Sorry I posted twice! Do not know what I did?


----------



## XPECTATIONS (Oct 15, 2003)

*Smg*

We have been dealing with SMG for 4 YRS. I have nothing but great things to say! The problem some of you might be having is the contracts, They are long and detailed! They follow them to the letter! If you do not "check in" with in the alloted time, You will not get paid! No INSURANCE No Pay

In there RFP It is stated If you cannot live up to "There Conditions" DO NOT BID THE WORK!!!!!!!!!!!!!!!!!!!!!

P.S. SMG has never written me a check!!! They come from the contract holder! SMG is the management company, They only audit and then forward the invoice!


----------



## North Country (Nov 14, 2003)

Some checks do come from SMG and some from the client, it depends if they are managing the account and you are the service provider or SMG holds the contract to service the account and you are a sub for them. - michael


----------



## Foz (Mar 27, 2001)

Glad to hear some good on this thread, after having met John, I find it hard to believe that he is in trouble. Although we haven't worked with him, I would tend to believe that there are some unresolved contract issues if there are people not getting paid.
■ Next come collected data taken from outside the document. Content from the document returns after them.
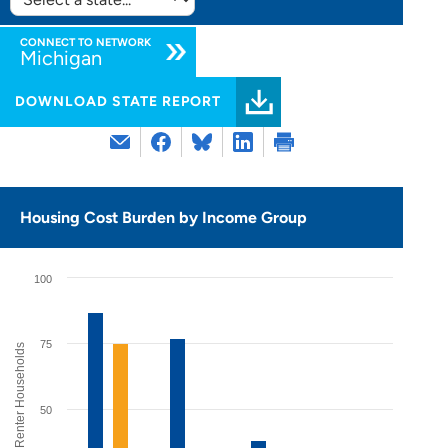
SELECT
STATE:
CONNECT TO NETWORK
Michigan
DOWNLOAD STATE REPORT
Housing Cost Burden by Income Group
100
75
% of Renter Households
50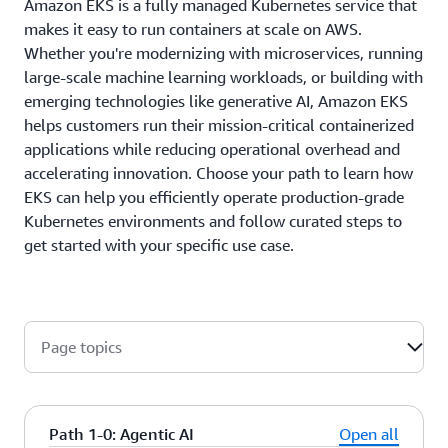
Amazon EKS is a fully managed Kubernetes service that
makes it easy to run containers at scale on AWS.
Whether you're modernizing with microservices, running
large-scale machine learning workloads, or building with
emerging technologies like generative AI, Amazon EKS
helps customers run their mission-critical containerized
applications while reducing operational overhead and
accelerating innovation. Choose your path to learn how
EKS can help you efficiently operate production-grade
Kubernetes environments and follow curated steps to
get started with your specific use case.
Page topics
Path 1-0: Agentic AI
Open all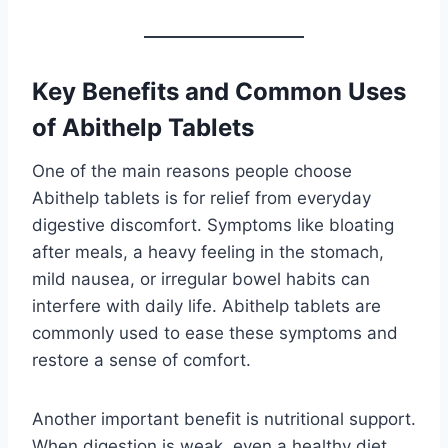
Key Benefits and Common Uses
of Abithelp Tablets
One of the main reasons people choose
Abithelp tablets is for relief from everyday
digestive discomfort. Symptoms like bloating
after meals, a heavy feeling in the stomach,
mild nausea, or irregular bowel habits can
interfere with daily life. Abithelp tablets are
commonly used to ease these symptoms and
restore a sense of comfort.
Another important benefit is nutritional support.
When digestion is weak, even a healthy diet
We have worked for & still work for several customers that we were warned not to because of nonpayment. The real secret is many large "boxes" like Toys R Us, Lowe's, Dentco, etc. and I assume SMG are adament about the paperwork and if is not completed you will NOT get paid.

If you can't make the commitment to complete your necessary paperwork then you shouldn't get paid. We require paperwork from our subs as well, no paper, no check it's that easy.


----------



## plowed (Nov 30, 2001)

Foz, you make a good point with regard to having the necessary paperwork and insurance. However, we have done everything as per the contract and as they requested. Still, no payment. As far as I'm concerned, they were in breach of contract when they were very late with our first payment.


----------



## PSDF350 (Jul 30, 2004)

then why did you keep plowing for them. if it was another account with bus or resident would you have if not why did you.


----------



## PRODUCTIVE P. M (Oct 3, 2004)

*Nothing But A Plessure.*

I HAVE WORKED FOR S. M. G. 5 YEARS NOW, AND HAVE HAD NOTHING BUT GREAT DEALINGS WITH THEM. IF YOU HAVE NOT BEEN PAID YOU DID SOMETHING WRONG.


----------



## plowed (Nov 30, 2001)

PSDF350 - We kept going as a good faith effort to uphold our end of the contract. 
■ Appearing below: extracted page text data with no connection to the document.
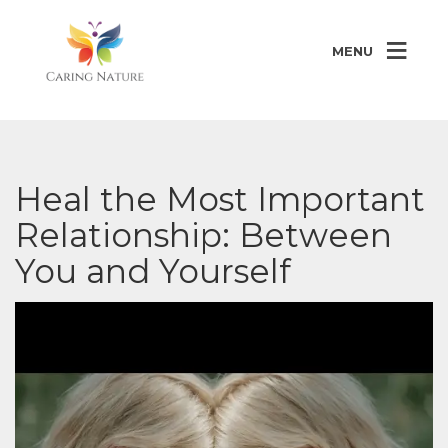
MENU
Heal the Most Important
Relationship: Between
You and Yourself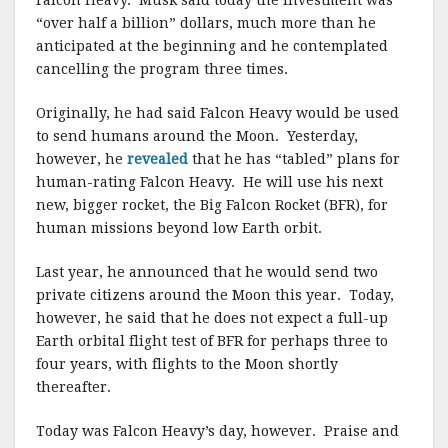
Falcon Heavy. Musk said today the investment was
“over half a billion” dollars, much more than he
anticipated at the beginning and he contemplated
cancelling the program three times.
Originally, he had said Falcon Heavy would be used
to send humans around the Moon. Yesterday,
however, he
revealed
that he has “tabled” plans for
human-rating Falcon Heavy. He will use his next
new, bigger rocket, the Big Falcon Rocket (BFR), for
human missions beyond low Earth orbit.
Last year, he announced that he would send two
private citizens around the Moon this year. Today,
however, he said that he does not expect a full-up
Earth orbital flight test of BFR for perhaps three to
four years, with flights to the Moon shortly
thereafter.
Today was Falcon Heavy’s day, however. Praise and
Productive PM - glad to hear you've had a good experience with them, but I assure you, we did nothing wrong. And I know for a fact that the other contractors we worked with through SMG did nothing wrong either. One contractor we worked with is owed $53,000.00 and another is owed $250,000.00

We all did what we were contracted to do. I am a professional and I run my business in a professional manner.


----------



## PSDF350 (Jul 30, 2004)

i still say why if they weren't holding up to there end of the contract why stay? if it was a regular customer would you have kept plowing?


----------



## Mark Oomkes (Dec 10, 2000)

Speaking for myself, I would continue to plow for someone for a period of time if they were late paying. It would depend on my 'feeling' on how long a period that would be.

A few years ago, one of our largest accounts sold to another property management company in Dec\Jan. There was a disagreement between them on who was going to pay for the Dec billing. We were caught in the middle of a customer who always paid on time and one we had no history with. I didn't care who was paying, I just wanted my money. Within about 6 weeks it was worked out, we had our money and last October\November this company spent about $20K with us for landscaping upgrades. 
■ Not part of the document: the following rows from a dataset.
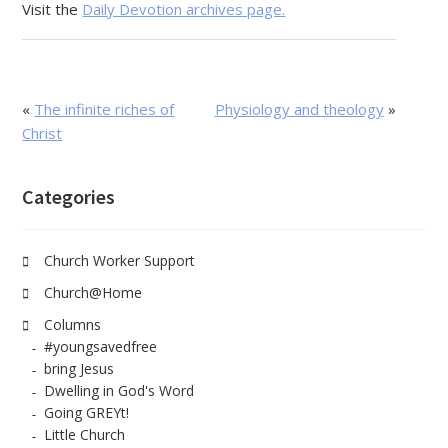
Visit the
Daily Devotion archives page.
«
The infinite riches of
Physiology and theology
»
Christ
Categories
Church Worker Support
Church@Home
Columns
#youngsavedfree
bring Jesus
Dwelling in God's Word
Going GREYt!
Little Church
What would have happened if we just shut off service? I'm not sure, just glad we didn't.

There is also a difference between late pay and slow pay and also between slow pay and someone trying to screw you out of your money. We have several customers that despite our contracts requiring payment in 30 days, pay in approx 40-45 days. I do not send them a late charge every time because they are very regular but technically late.

Productive, I think that is a very generalized statement that you made. We worked 'for' SMG last year and also had good dealings with them. BUT, we were paid directly by the customer not SMG. We were paid 'late' by SMG's contract standards the first time as well, so did we do something wrong?

I would also say that it is slightly ignorant to say that just because someone did not get paid, they did something wrong. We also work for Worldcom\MCI. When they went bankrupt and we did not get paid, did we do something wrong? No, we didn't get paid because there was mismanagement at the corporate level, not because we didn't perform our work according to the contract.


----------



## nocando (Apr 23, 2004)

*S M G*

All I have to say to everyone is that SMG, even though they have hit the skids so to speak, I haven't seen anyone of you other contractors even make an attempt to preform work on the scale that John Allin has. All large companies that grow too FAST suffer growing pains. I've plowed for over 25 years, I worked for other large contractors in the North East, I will follow John Allin and work for him, his ideas and philosphies work, he just needs to get the systems in place, I can see SMG rising out the ASHES and enveloping everyone of your naysayers.


----------



## SkykingHD (Jan 31, 2002)

*Centralized bill paying*

All this working for one snow management company thing is about one thing, making bill paying more efficient for the client. I feel this works for purchasing of materials. I also feel this won't work for services. When you are 3rd in line to get money it stands a real good chance of getting lost. To see in Plow-site.com where many got stiffed for large amounts of money, well this puts up a red flag for working for a "management group". They should change name to "mismanagement group".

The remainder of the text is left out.